Пол облокачивается на сетку ограды, окружающей школьный двор, смотрит вдаль, оглядывается назад. Алан Лэдд отшивает Леону (ее играет Джун Хэвок): у нее нет сто́ящего прошлого, она существует только в мире работы и развлечений, сигарет и коктейль-баров. Под нашим миром скрывается другой, но вся жизнь Леоны — слепое, всемерное отрицание этого другого мира.


Пощупав мой лоб, мать объявила, что я не просто простужен, а проходил с простудой всю прошлую неделю. Назавтра мне запрещено идти в Летний лагерь; придется весь день пролежать на диване у миссис Кэнди. Мать взялась было за телефон, чтоб позвонить одной из девчонок-старшеклассниц, но я сказал, что это ни к чему, что другие ребята то и дело пропускают день-другой, и мать повесила трубку.


Лежу на диване у миссис Кэнди, глядя на плитки потолка полутемной гостиной. На дворе шумно ссорятся близнецы. Заботливая, туго соображающая миссис Кэнди приносит мне апельсинового соку. Близнецы мчатся к песочнице, и миссис Кэнди со стоном падает в шаткое садовое кресло. Под креслом — свернутая утренняя газета. В ней сказано, что «Орфеум-Ориенталь» начинает показ «Попутчика» и «Двойной игры». «Чикагский предел» сделал свое дело и отправился дальше. Он расколол мир пополам и замуровал чудовище в его глубинах. Но этого, кроме меня, не знает никто. В соседних дворах со всех сторон жужжат, шипят поливальные установки; спирали водяных струй ложатся на сухие газоны. Водители медленно едут вдоль улицы, выставив локти в открытые окна. На минуту освободившись от сожалений и почти от всех прочих чувств, я понимаю, что безраздельно принадлежу самому себе. Что я, как и все остальное, был разорван на куски, но шок, рвота и апельсиновый сок вновь склеили меня воедино. Мало-помалу я проникаюсь мыслью, что больше меня не потревожит никто. «Стэн», или «Джимми», как бы его там ни звали, больше не покажется в кино никогда. Побоится, что я расскажу про него родителям и полиции. На миг в голове возникает мысль, что, забыв о нем, я убил его, и я тут же забываю о нем снова.

На следующий день я вернулся в кинотеатр, прошел в зал и увидел пустые ряды, тянущиеся вниз, к задернутому занавесом экрану. Кроме меня, в зале не было ни души. Размеры и пышность зала просто поражали.

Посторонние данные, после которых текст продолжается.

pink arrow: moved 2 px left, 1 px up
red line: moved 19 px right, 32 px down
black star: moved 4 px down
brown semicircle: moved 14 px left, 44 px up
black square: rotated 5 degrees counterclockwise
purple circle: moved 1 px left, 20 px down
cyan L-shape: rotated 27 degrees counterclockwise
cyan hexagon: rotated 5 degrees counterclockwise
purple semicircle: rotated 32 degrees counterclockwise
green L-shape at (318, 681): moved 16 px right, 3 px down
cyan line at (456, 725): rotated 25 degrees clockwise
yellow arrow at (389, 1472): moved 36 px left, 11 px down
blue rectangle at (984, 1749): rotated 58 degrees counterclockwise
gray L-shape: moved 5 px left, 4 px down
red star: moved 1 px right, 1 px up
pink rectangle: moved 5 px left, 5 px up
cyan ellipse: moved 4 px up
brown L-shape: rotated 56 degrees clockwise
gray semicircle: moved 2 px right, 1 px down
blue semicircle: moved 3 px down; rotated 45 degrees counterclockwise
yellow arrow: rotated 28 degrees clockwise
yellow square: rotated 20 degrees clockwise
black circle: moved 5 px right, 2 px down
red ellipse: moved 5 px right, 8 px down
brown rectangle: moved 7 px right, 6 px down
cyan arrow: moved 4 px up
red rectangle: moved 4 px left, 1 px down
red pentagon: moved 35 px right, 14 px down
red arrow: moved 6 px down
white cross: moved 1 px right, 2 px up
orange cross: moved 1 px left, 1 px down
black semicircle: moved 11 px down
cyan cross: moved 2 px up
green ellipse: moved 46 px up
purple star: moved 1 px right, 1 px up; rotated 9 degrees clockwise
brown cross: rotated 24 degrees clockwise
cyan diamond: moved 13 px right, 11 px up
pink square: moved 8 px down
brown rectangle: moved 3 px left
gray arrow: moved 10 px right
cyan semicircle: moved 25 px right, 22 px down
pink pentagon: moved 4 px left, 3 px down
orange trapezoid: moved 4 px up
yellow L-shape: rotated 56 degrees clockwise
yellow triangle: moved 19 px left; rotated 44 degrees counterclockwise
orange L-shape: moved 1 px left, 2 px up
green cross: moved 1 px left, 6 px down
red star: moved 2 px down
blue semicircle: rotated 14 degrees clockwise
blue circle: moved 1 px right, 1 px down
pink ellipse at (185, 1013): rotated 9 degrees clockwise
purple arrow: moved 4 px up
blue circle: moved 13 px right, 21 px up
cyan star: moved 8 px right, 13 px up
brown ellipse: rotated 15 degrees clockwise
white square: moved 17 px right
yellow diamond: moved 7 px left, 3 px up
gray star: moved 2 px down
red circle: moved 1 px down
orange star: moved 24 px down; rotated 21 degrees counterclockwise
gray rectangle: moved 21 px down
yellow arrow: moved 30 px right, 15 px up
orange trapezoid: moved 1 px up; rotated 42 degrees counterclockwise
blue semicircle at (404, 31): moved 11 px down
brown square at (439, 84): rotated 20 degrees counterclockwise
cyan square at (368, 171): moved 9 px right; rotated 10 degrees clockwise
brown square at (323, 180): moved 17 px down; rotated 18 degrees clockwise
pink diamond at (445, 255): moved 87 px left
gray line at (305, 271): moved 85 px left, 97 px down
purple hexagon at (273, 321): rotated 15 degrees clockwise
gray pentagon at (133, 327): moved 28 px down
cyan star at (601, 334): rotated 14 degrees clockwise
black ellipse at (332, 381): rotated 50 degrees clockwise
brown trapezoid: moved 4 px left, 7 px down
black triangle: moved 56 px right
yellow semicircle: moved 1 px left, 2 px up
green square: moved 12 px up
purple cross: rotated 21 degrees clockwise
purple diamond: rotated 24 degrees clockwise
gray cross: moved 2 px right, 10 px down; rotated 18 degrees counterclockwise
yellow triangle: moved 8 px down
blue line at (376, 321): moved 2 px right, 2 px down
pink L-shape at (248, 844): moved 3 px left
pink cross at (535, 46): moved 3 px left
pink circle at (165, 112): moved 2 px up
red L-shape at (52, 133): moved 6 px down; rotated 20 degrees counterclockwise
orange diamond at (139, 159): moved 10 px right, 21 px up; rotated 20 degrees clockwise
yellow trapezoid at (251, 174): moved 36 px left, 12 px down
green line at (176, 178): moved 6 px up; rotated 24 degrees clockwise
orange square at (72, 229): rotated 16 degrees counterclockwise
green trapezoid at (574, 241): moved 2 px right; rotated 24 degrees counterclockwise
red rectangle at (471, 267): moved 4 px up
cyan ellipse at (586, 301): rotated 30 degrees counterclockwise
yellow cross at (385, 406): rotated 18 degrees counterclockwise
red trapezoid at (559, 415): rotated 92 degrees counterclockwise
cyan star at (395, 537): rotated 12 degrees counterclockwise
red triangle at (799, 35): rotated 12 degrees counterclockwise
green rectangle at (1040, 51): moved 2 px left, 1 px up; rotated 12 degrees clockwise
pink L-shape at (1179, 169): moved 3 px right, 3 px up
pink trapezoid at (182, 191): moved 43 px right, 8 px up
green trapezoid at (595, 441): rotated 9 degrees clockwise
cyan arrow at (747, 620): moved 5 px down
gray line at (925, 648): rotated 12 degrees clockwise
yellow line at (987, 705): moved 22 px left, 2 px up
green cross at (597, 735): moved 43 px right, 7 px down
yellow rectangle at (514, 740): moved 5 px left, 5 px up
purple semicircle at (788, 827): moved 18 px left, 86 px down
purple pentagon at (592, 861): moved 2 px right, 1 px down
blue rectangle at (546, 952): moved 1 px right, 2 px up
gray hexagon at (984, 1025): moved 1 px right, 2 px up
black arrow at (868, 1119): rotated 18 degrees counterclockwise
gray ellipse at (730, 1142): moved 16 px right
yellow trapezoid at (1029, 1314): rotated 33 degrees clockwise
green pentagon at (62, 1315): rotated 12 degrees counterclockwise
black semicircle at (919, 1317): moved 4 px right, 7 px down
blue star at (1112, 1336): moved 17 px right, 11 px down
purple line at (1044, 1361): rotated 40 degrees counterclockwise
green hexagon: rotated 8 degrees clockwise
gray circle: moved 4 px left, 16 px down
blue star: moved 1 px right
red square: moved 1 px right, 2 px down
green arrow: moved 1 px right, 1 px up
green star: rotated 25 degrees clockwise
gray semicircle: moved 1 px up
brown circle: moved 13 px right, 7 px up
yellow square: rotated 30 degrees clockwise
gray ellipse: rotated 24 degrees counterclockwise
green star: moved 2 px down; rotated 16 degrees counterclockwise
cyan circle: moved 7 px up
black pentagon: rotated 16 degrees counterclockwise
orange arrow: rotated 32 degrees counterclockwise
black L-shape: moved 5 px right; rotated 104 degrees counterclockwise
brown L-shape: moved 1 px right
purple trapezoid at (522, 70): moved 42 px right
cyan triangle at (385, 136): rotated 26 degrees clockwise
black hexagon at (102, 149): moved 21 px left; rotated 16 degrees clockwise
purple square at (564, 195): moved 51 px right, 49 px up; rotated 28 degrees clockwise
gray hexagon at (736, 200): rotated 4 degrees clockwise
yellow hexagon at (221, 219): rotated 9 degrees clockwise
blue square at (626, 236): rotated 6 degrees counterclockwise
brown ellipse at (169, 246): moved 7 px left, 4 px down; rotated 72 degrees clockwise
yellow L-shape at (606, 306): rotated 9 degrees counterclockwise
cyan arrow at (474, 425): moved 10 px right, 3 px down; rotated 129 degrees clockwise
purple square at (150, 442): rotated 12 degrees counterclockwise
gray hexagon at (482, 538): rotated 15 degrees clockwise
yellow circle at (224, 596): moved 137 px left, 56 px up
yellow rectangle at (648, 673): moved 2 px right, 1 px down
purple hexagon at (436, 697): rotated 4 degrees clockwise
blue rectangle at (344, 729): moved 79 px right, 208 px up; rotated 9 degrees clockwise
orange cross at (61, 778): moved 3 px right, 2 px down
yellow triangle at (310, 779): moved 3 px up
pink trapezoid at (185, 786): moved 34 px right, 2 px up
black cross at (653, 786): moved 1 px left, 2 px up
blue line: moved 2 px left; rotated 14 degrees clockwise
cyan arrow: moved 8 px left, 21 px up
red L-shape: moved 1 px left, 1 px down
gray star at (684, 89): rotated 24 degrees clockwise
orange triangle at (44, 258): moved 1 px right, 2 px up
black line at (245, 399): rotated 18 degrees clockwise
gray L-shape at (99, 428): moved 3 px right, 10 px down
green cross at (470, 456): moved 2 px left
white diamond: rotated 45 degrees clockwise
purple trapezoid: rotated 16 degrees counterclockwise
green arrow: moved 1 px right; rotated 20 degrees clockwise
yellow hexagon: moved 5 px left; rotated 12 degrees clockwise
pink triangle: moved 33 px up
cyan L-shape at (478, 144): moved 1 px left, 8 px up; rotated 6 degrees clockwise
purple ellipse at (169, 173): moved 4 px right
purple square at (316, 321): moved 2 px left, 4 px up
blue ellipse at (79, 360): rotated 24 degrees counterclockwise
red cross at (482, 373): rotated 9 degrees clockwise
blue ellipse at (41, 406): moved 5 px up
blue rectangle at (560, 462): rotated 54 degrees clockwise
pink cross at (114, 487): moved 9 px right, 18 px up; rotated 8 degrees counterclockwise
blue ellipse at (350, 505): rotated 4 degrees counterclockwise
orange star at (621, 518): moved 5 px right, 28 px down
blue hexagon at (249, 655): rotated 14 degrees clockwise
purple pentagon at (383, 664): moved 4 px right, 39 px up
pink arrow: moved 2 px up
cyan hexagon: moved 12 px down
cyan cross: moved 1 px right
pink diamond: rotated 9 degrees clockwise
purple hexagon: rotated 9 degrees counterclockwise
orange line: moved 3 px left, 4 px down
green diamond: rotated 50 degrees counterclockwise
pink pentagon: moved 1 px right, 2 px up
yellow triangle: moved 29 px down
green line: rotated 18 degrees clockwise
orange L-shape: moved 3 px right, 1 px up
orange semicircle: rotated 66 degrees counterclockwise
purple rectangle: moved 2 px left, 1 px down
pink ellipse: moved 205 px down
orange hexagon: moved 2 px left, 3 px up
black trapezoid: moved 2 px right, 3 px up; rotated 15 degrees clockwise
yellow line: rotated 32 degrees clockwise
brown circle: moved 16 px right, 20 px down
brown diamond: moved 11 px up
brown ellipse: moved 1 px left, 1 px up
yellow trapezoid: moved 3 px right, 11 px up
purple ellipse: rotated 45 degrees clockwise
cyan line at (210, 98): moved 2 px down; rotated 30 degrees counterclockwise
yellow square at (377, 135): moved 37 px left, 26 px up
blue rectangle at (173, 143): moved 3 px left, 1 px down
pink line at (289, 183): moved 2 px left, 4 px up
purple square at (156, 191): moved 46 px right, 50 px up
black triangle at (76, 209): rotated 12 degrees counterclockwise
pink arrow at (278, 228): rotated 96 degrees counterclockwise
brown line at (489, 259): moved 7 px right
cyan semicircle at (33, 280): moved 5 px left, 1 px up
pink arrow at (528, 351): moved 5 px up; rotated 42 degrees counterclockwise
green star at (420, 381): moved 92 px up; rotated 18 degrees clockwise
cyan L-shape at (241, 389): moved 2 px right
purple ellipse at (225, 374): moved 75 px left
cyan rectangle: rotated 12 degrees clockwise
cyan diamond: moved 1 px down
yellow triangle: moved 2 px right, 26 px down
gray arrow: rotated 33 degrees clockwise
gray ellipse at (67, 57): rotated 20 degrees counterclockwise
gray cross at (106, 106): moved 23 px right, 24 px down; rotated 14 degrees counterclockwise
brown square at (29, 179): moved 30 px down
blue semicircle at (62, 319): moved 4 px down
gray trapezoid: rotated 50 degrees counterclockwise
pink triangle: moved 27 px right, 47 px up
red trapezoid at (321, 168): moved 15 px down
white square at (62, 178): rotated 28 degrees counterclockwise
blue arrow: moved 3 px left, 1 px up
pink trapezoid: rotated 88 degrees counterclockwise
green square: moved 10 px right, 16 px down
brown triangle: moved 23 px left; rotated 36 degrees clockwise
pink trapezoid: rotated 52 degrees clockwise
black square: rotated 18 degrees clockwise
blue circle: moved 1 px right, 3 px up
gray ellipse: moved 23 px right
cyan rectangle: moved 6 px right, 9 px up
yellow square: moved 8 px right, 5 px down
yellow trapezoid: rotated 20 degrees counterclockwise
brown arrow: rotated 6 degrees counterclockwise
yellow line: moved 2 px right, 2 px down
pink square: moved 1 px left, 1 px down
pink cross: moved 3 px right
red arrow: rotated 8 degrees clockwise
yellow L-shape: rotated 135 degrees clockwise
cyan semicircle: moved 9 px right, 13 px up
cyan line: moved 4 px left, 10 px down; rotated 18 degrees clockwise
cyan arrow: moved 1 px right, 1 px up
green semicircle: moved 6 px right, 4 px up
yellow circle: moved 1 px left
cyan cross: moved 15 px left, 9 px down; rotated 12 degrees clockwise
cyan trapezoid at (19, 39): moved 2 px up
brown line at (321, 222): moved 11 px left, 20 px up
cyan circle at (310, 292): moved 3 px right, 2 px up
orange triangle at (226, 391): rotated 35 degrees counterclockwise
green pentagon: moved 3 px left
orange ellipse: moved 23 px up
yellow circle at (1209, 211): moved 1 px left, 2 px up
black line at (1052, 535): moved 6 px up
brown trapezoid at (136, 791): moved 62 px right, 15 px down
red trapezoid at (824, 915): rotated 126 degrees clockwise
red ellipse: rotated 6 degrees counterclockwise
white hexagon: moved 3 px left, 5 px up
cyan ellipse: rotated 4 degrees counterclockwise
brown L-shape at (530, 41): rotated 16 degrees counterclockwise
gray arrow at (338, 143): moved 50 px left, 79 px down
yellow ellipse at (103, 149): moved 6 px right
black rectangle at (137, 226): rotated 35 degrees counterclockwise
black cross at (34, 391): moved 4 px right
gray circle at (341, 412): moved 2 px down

По длинному наклонному проходу я прошел к последнему креслу слева, перед широким поперечным проходом. Казалось, до следующего ряда далеко-далеко — целая игровая площадка. Лампы померкли, занавес перед экраном медленно пополз в стороны, и вот, под звуки музыкального вступления, на экране возникли первые титры...


Кто же я, что же я делаю, и для чего? Мне сорок с лишком (коварный возраст), и в то же время я — семилетний мальчишка, с которым мне никогда не сравниться в храбрости. Я живу под землей, в деревянном ящике, и терпеливо, с сосредоточенной радостью, расписываю его стенки. Передо мной витает в воздухе огромное, пугающе сложное видение; я должен изучить и запомнить его, разглядывать снова и снова, и отыскать то, что спрятано в центре. Вокруг порядок, все на своих местах. На прочном столе стоит пишущая машинка. Рядом с машинкой тлеет, курится сизым дымком сигарета. Игла проигрывателя опускается на виниловую дорожку, пластинка кружится, и крохотная квартирка наполняется музыкой («Блюз хищных птиц» в исполнении Коулмена Хокинса, Бака Клейтона и Хэнка Джонса). За стенами, за окнами — мир, и я тянусь к нему, насколько хватает рук, насколько хватает пыла в разбитом на части сердце. Будто разбуженные «Блюзом хищных птиц», голоса фраз, которые я напишу — сегодня ли, завтра ли, месяц спустя — оживают, встряхиваются, звучат в ушах тихим шепотом, и я склоняюсь над пишущей машинкой, к ним, ближе, как можно ближе.


-----

[1] «Slippin’ and Slidin’» – название популярной песни середины 1950-х, исполнявшейся Литтлом Ричардом и многими другими известными певцами и музыкантами.

[2] Thunderbird – известная марка дешевого крепленого вина, «вина для бродяг», изначально ориентированного на потребителя из деклассированных элементов.

[3] Также – Брауновский Университет, один из самых престижных частных университетов США.